Ok, so this might be a little bit of spastic space optimization to be considering it, but it seems that it should be possible to call a function located in the bootloader.
i.e. there are a few routines in the bootloader for serial communication (getch, putch), that could conceivably be made reusable by application code. There may be other functions that could make up a kind of pseudo bootloader os.
The Pro's? Maybe a K worth of space reclaimed by reuse on average.
The drawbacks? Well application code could be tightly coupled to the bootloader, you have to get the bootloader right the first time, and deployed. ISP would only be used for burning bootloaders and not entire scripts (which is OK imho).
This has probably been discussed thoroughly before, just thinking out loud. I don't really think 1K is worth the effort with the 328 picking up speed, but like to know it was considered, albeit briefly.
I do however see some value in a purpose built bootloader that the IDE can communicate with to reflash the application code, that does not require external tools like avrdude. Having to emulate an avr-isp will set up the expectation that you can reuse it with any avr-isp software and ties you to toolchains and standards. Whereas a custom protocol that the bootloader and ide share makes it black and white, these are a matched set and can be optimized without bounds.
Note also that the term "bootloader" does not necessarily mean you are limited to 2k. Any application can be allowed to modify pages of flash, so that you can put a resident virtual machine on the chip of arbitrary size that reflashes the bytecode, or just installs native hex code. the reflashing part might need to be in the bootloader, but as long as the rest of the VM functions are prepended at predictable locations in the flash then it would be seamless too. There may be significant flash savings with a VM bytecode arrangement, at the cost of some low level performance.
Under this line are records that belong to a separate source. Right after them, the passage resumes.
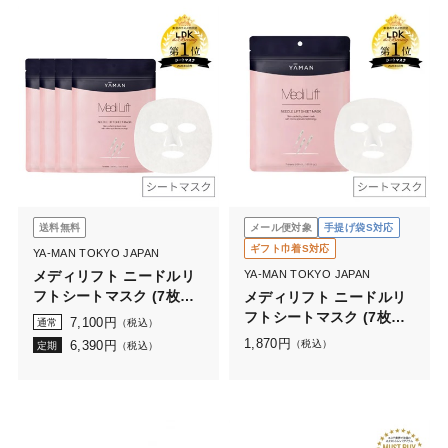
送料無料
メール便対象
手提げ袋S対応
ギフト巾着S対応
YA-MAN TOKYO JAPAN
メディリフト ニードルリ
YA-MAN TOKYO JAPAN
フトシートマスク (7枚入
メディリフト ニードルリ
り) × 4袋
フトシートマスク (7枚入
7,100
円
通常
（税込）
り)
1,870
円
6,390
円
（税込）
定期
（税込）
Also the bootloader, if the first point of contact for serial I/O, can also sniff for a pre-arranged sequence of bytes to tell it to go into reprogram mode so that all bootups are immediate. Possibly disable the external reset pin and use it for another i/o pin and have the software decide if it wants to listen for software updates based on the status of that pin (or some other pin). But it wouldn't actually reset if the signal is low (or high), the pin state only enables listening for the "ok, I want to reload the application code" sequence. The application would keep running as normal till it receives that sequence.
Ok, maybe I'm just bored